Mathematics plays an integral role in many aspects of modern life. Every time you stream music and videos, you are using the mathematics of error-correcting codes to reliably download data. When you watch a TV weather forecast, you are looking at the result of sophisticated mathematical modelling of the Earth’s atmosphere, and artists have found inspiration in the beautiful and intricate fractal patterns, such as the Mandelbrot set, that emerge from surprisingly simple mathematical equations.

Mathematics provides the techniques and language to handle problems from a wide variety of disciplines. It has always been essential for engineering and the physical sciences, and is becoming increasingly important in the life, environmental and social sciences. Yet mathematics is not only studied because of its applications; it has a fascination and beauty of its own, characterised by precision and logical rigour.

A Mathematics degree from the University of Exeter will inspire you to fulfil your full potential and flourish – whatever your ambitions. We will encourage you to develop your critical thinking, challenge you to learn new ideas promptly and follow and digest complex reasoning. You will be a key part of our world class academic community, benefiting from the very latest, research- inspired teaching.
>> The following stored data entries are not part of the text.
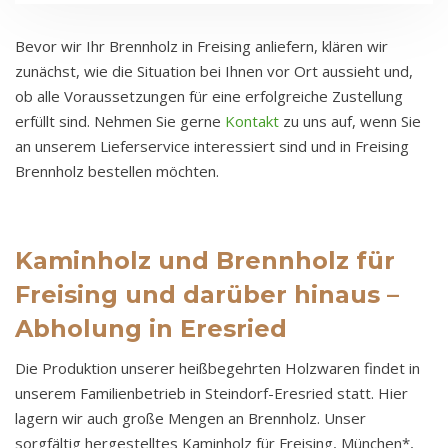
Bevor wir Ihr Brennholz in Freising anliefern, klären wir
zunächst, wie die Situation bei Ihnen vor Ort aussieht und,
ob alle Voraussetzungen für eine erfolgreiche Zustellung
erfüllt sind. Nehmen Sie gerne
Kontakt
zu uns auf, wenn Sie
an unserem Lieferservice interessiert sind und in Freising
Brennholz bestellen möchten.
Kaminholz und Brennholz für
Freising und darüber hinaus –
Abholung in Eresried
Die Produktion unserer heißbegehrten Holzwaren findet in
unserem Familienbetrieb in Steindorf-Eresried statt. Hier
lagern wir auch große Mengen an Brennholz. Unser
sorgfältig hergestelltes Kaminholz für Freising, München*,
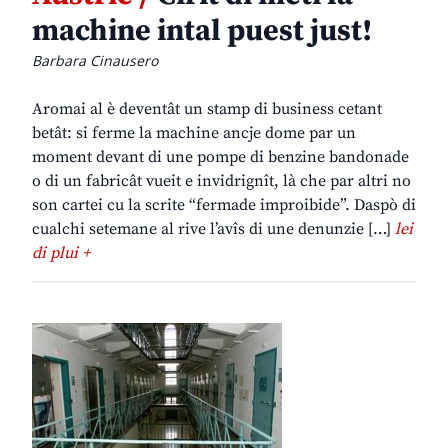
machine intal puest just!
Barbara Cinausero
Aromai al è deventât un stamp di business cetant
betât: si ferme la machine ancje dome par un
moment devant di une pompe di benzine bandonade
o di un fabricât vueit e invidrignît, là che par altri no
son cartei cu la scrite “fermade improibide”. Daspò di
cualchi setemane al rive l’avîs di une denunzie […]
lei
di plui +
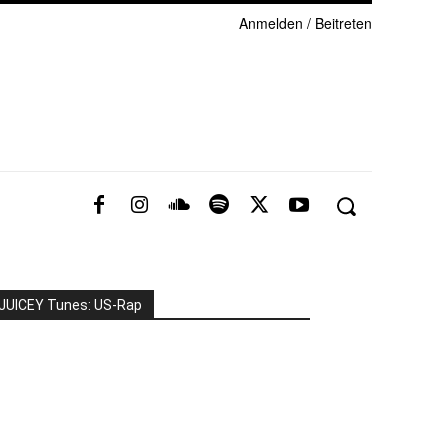
Anmelden / Beitreten
JUICEY Tunes: US-Rap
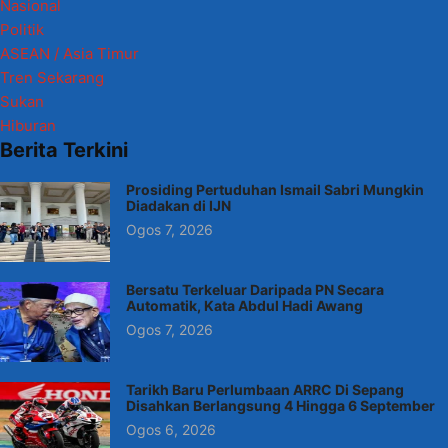
Nasional
Politik
ASEAN / Asia Timur
Tren Sekarang
Sukan
Hiburan
Berita Terkini
Prosiding Pertuduhan Ismail Sabri Mungkin
Diadakan di IJN
Ogos 7, 2026
Bersatu Terkeluar Daripada PN Secara
Automatik, Kata Abdul Hadi Awang
Ogos 7, 2026
Tarikh Baru Perlumbaan ARRC Di Sepang
Disahkan Berlangsung 4 Hingga 6 September
Ogos 6, 2026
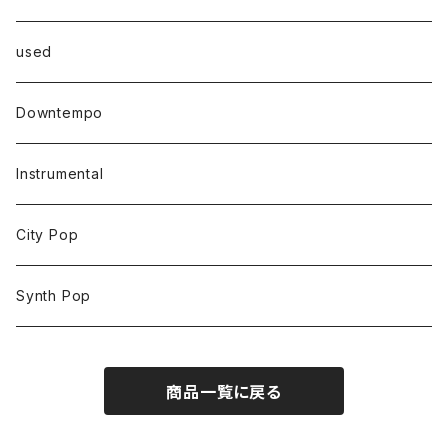
used
Downtempo
Instrumental
City Pop
Synth Pop
商品一覧に戻る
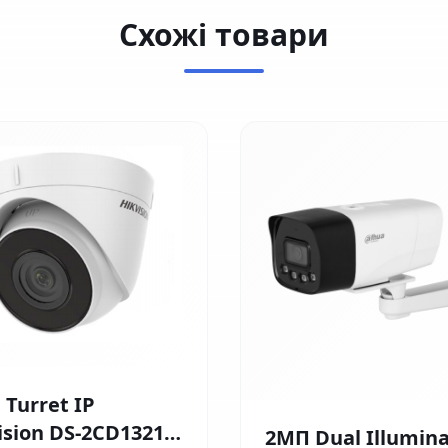
Схожі товари
 Turret IP
ision DS-2CD1321-
2МП Dual Illumina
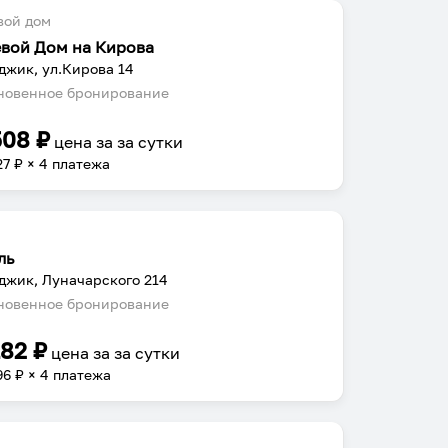
вой дом
евой Дом на Кирова
джик, ул.Кирова 14
овенное бронирование
508
₽
цена за
за сутки
27
₽ × 4 платежа
ль
джик, Луначарского 214
овенное бронирование
182
₽
цена за
за сутки
96
₽ × 4 платежа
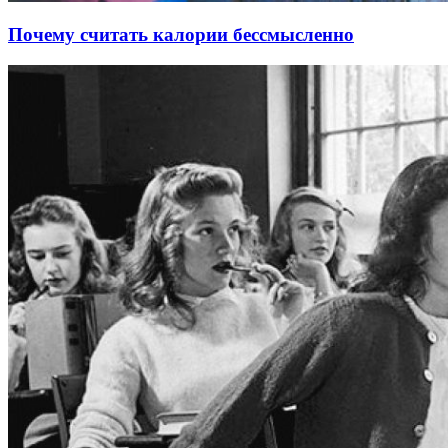
Почему считать калории бессмысленно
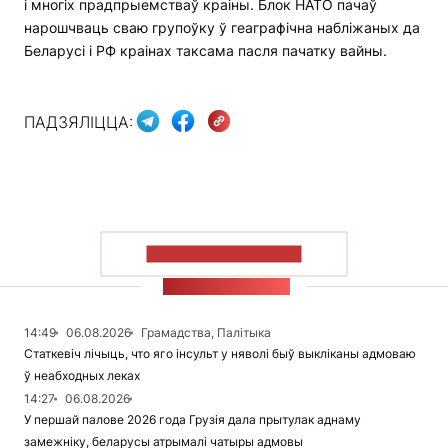
і многіх прадпрыемстваў краіны. Блок НАТО пачаў
нарошчваць сваю групоўку ў геаграфічна набліжаных да
Беларусі і РФ краінах таксама пасля пачатку вайны.
ПАДЗЯЛІЦЦА:
ПАКАЗАЦЬ БОЛЬШ
СТУЖКА НАВІН
14:49
06.08.2026
Грамадства, Палітыка
Статкевіч лічыць, что яго інсульт у няволі быў выкліканы адмоваю
ў неабходных леках
14:27
06.08.2026
У першай палове 2026 года Грузія дала прытулак аднаму
замежніку, беларусы атрымалі чатыры адмовы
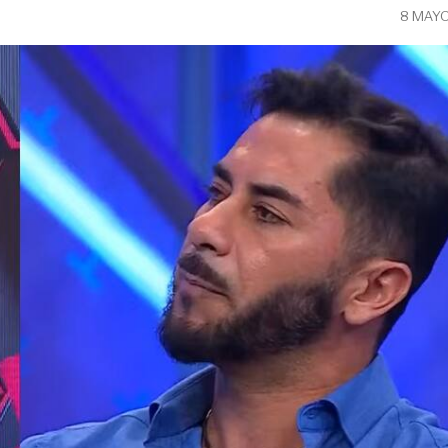
8 MAYO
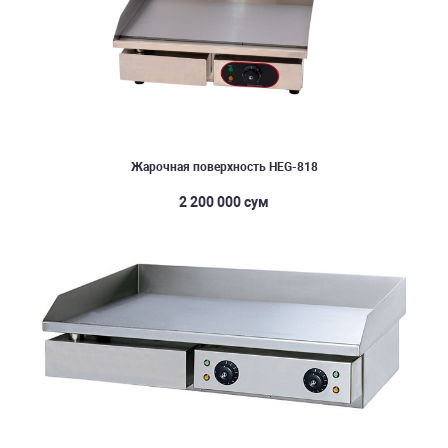
Жарочная поверхность HEG-818
2 200 000 сум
Mathematics forms a rewarding, inspiring, challenging and varied subject of study at university. Building on the mathematics from school or college, it encompasses:

  • Pure mathematics: the study of mathematical objects such as numbers, sets and functions, leading to precise statements and rigorous proofs of their general properties;
  • Applied mathematics: modelling and analysing phenomena ranging from the generation of the Sun’s magnetic field to the spread of disease in humans. Optimisation methods can be used to solve problems in business and industry, informing decisions and policy;
  • Probability and statistics: investigating randomness and change, including pattern recognition and data modelling, with applications to fields as diverse as climate change, insurance and risk assessment.
Mathematical Sciences degree being studied on the beach in Cornwall.

New pathways for 2017 entrants

Following a curriculum review, with valuable student and staff input, we will be introducing a number of changes to the structure of our Mathematics degrees, commencing from Autumn 2017.

In the new scheme, Mathematics modules are organised into streams (shown here with coloured lines), particularly in years 1 and 2. These then branch into a wide choice of related modules in years 3 and 4, in the general areas indicated above. We have introduced 30 credit core modules to the 1st and 2nd years, which in turn will better inform your decision about pathways you can follow and optional modules you may choose. In years 3 and 4 we will continue to offer a wide range of 15 credit modules, allowing you to personalise your degree as you make choices that reflect your mathematical interests and career aspirations.